*** Data extracts ***

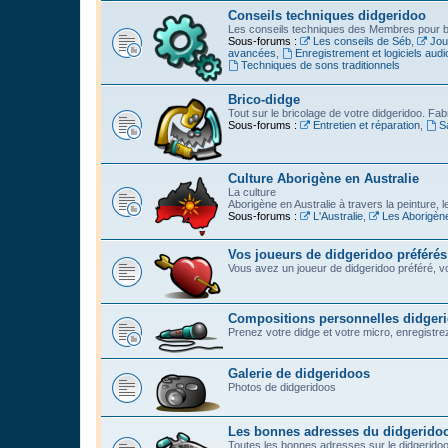
Conseils techniques didgeridoo
Les conseils techniques des Membres pour bi
Sous-forums :
Les conseils de Séb
,
Jou
avancées
,
Enregistrement et logiciels audi
Techniques de sons traditionnels
Brico-didge
Tout sur le bricolage de votre didgeridoo. Fabr
Sous-forums :
Entretien et réparation
,
S
Culture Aborigène en Australie
La culture
Aborigène en Australie à travers la peinture, l
Sous-forums :
L'Australie
,
Les Aborigèn
Vos joueurs de didgeridoo préférés
Vous avez un joueur de didgeridoo préféré, vo
Compositions personnelles didger
Prenez votre didge et votre micro, enregistrez l
Galerie de didgeridoos
Photos de didgeridoos
Les bonnes adresses du didgerido
Toutes les bonnes adresses sur le didgeridoo :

*** End of Data extracts ***

◆ **Instructions for the task**:
With the line that contains "Galerie de didgeridoos" as your start, reproduce the data above exactly through its last line, and nothing before that start.

◆ **Reply**:
Galerie de didgeridoos
Photos de didgeridoos
Les bonnes adresses du didgerido
Toutes les bonnes adresses sur le didgeridoo :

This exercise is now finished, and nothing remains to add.